[Dataset entries]
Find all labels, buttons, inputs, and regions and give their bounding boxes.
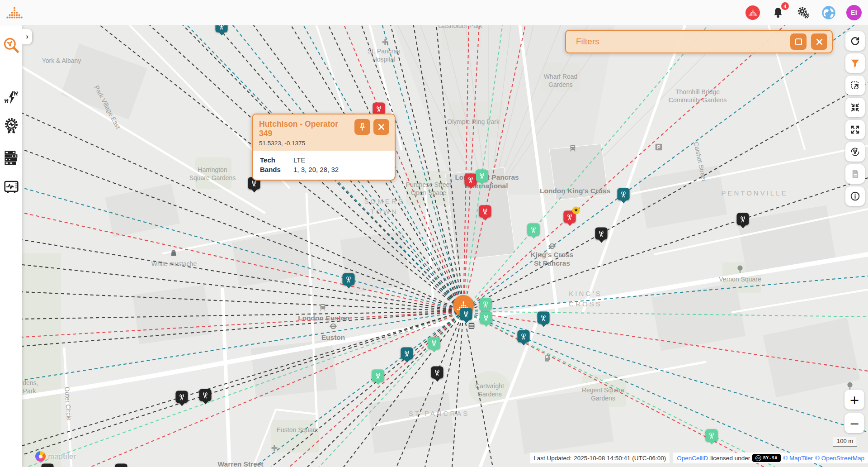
sidebar-item-data-blocks[interactable] bbox=[0, 146, 22, 169]
licensed-under-text: licensed under bbox=[710, 455, 750, 462]
info-button[interactable] bbox=[845, 186, 865, 206]
signal-ray bbox=[271, 311, 463, 467]
signal-ray bbox=[463, 0, 506, 311]
star-badge: * bbox=[572, 207, 580, 214]
tech-value: LTE bbox=[293, 156, 305, 164]
zoom-out-button[interactable]: − bbox=[844, 413, 864, 433]
settings-button[interactable] bbox=[796, 5, 811, 20]
cell-tower-marker[interactable] bbox=[480, 312, 492, 324]
sidebar-item-quality-badge[interactable] bbox=[0, 114, 22, 138]
popup-row-tech: Tech LTE bbox=[260, 156, 387, 164]
restore-filters-button[interactable] bbox=[790, 33, 807, 50]
last-updated-label: Last Updated: bbox=[533, 455, 571, 462]
cell-tower-marker[interactable] bbox=[476, 170, 488, 182]
cell-tower-marker[interactable] bbox=[115, 464, 127, 467]
quality-badge-icon bbox=[3, 118, 19, 134]
pushpin-icon bbox=[358, 123, 367, 131]
expand-view-button[interactable] bbox=[845, 120, 865, 139]
filters-panel: Filters bbox=[565, 30, 833, 53]
sidebar-item-measurement-scope[interactable] bbox=[0, 175, 22, 199]
globe-icon bbox=[821, 5, 836, 20]
cell-tower-marker[interactable] bbox=[595, 228, 608, 240]
pin-popup-button[interactable] bbox=[354, 119, 370, 135]
network-search-icon bbox=[3, 37, 20, 54]
zoom-in-button[interactable]: + bbox=[844, 390, 864, 410]
refresh-towers-button[interactable] bbox=[845, 142, 865, 162]
export-document-button[interactable] bbox=[845, 164, 865, 184]
signal-ray bbox=[463, 311, 775, 467]
cell-tower-marker[interactable] bbox=[465, 174, 477, 186]
cell-tower-marker[interactable] bbox=[42, 464, 54, 467]
signal-ray bbox=[22, 311, 463, 346]
signal-ray bbox=[463, 311, 868, 432]
signal-ray bbox=[22, 311, 463, 380]
filter-button[interactable] bbox=[845, 53, 865, 73]
map-stage[interactable]: Gasholder ParkSt. Pancras HospitalWharf … bbox=[0, 0, 868, 467]
maptiler-logo[interactable]: maptiler bbox=[35, 451, 76, 462]
account-button[interactable]: EI bbox=[846, 5, 862, 20]
signal-ray bbox=[463, 276, 868, 311]
signal-ray bbox=[255, 311, 463, 467]
cell-tower-marker[interactable] bbox=[401, 348, 413, 360]
signal-ray bbox=[22, 113, 463, 311]
cell-tower-marker[interactable] bbox=[199, 389, 212, 401]
expand-arrows-icon bbox=[850, 124, 860, 135]
cell-tower-marker[interactable] bbox=[428, 337, 440, 349]
oscilloscope-icon bbox=[3, 179, 19, 195]
sidebar-expand-chevron[interactable]: › bbox=[22, 29, 32, 44]
map-scale: 100 m bbox=[833, 437, 857, 447]
stats-icon bbox=[745, 5, 760, 20]
cell-tower-marker[interactable] bbox=[618, 188, 630, 200]
cell-tower-marker[interactable] bbox=[737, 213, 749, 225]
cell-tower-marker[interactable] bbox=[176, 391, 188, 403]
refresh-icon bbox=[850, 36, 860, 46]
signal-ray bbox=[434, 0, 463, 311]
signal-ray bbox=[319, 311, 463, 467]
sidebar-item-tower-compare[interactable] bbox=[0, 86, 22, 110]
collapse-arrows-icon bbox=[850, 102, 860, 113]
top-bar: 4 EI bbox=[0, 0, 868, 25]
sidebar-item-network-search[interactable] bbox=[0, 33, 22, 57]
cell-tower-marker[interactable] bbox=[431, 367, 443, 379]
cell-tower-marker[interactable] bbox=[343, 273, 355, 286]
cell-tower-marker[interactable] bbox=[460, 308, 472, 320]
cell-tower-marker[interactable] bbox=[372, 370, 384, 382]
close-filters-button[interactable] bbox=[811, 33, 827, 50]
signal-ray bbox=[22, 149, 463, 311]
cell-tower-marker[interactable] bbox=[373, 103, 385, 115]
opencellid-link[interactable]: OpenCelliD bbox=[677, 455, 708, 462]
cell-tower-marker[interactable] bbox=[518, 330, 530, 343]
close-icon bbox=[816, 38, 823, 46]
signal-ray bbox=[22, 311, 463, 446]
signal-ray bbox=[22, 265, 463, 311]
maptiler-pinwheel-icon bbox=[35, 451, 46, 462]
select-area-button[interactable] bbox=[845, 76, 865, 95]
cell-tower-marker[interactable] bbox=[480, 298, 492, 310]
cell-tower-marker[interactable] bbox=[479, 205, 491, 218]
cell-tower-marker[interactable]: * bbox=[564, 211, 576, 223]
cell-tower-marker[interactable] bbox=[528, 224, 540, 236]
cell-tower-marker[interactable] bbox=[706, 429, 718, 442]
bands-value: 1, 3, 20, 28, 32 bbox=[293, 166, 339, 173]
collapse-view-button[interactable] bbox=[845, 98, 865, 117]
signal-ray bbox=[463, 311, 868, 317]
close-popup-button[interactable] bbox=[373, 119, 389, 135]
tower-bolt-icon bbox=[3, 90, 19, 106]
notifications-button[interactable]: 4 bbox=[770, 5, 786, 20]
signal-ray bbox=[463, 311, 764, 467]
language-button[interactable] bbox=[821, 5, 836, 20]
cc-by-sa-badge[interactable]: cc BY-SA bbox=[752, 454, 781, 462]
openstreetmap-link[interactable]: © OpenStreetMap bbox=[815, 455, 864, 462]
signal-ray bbox=[22, 292, 463, 311]
signal-ray bbox=[344, 311, 463, 467]
popup-row-bands: Bands 1, 3, 20, 28, 32 bbox=[260, 166, 387, 173]
stats-button[interactable] bbox=[745, 5, 760, 20]
maptiler-link[interactable]: © MapTiler bbox=[783, 455, 813, 462]
cell-tower-marker[interactable] bbox=[538, 312, 550, 324]
refresh-button[interactable] bbox=[845, 31, 865, 51]
signal-ray bbox=[463, 0, 469, 311]
cc-icon: cc bbox=[755, 455, 761, 461]
app-logo[interactable] bbox=[6, 6, 24, 19]
signal-ray bbox=[463, 15, 868, 311]
antenna-rotate-icon bbox=[850, 147, 860, 157]
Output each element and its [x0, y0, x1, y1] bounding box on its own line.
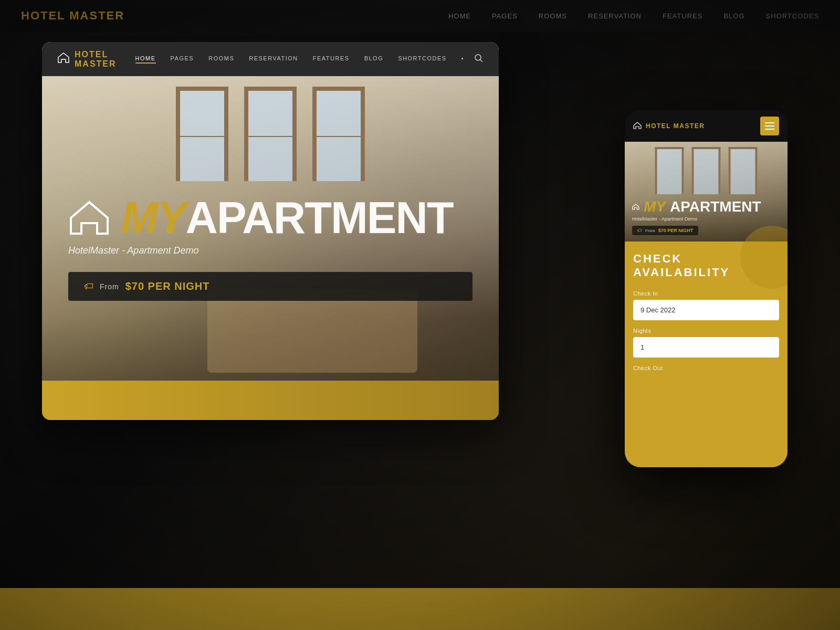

Work instruction –
Above are the records; report each line in them that includes the word "quality".

Response for this exercise –
sidebar-item-quality-badge[interactable] bbox=[0, 114, 22, 138]
quality-badge-icon bbox=[3, 118, 19, 134]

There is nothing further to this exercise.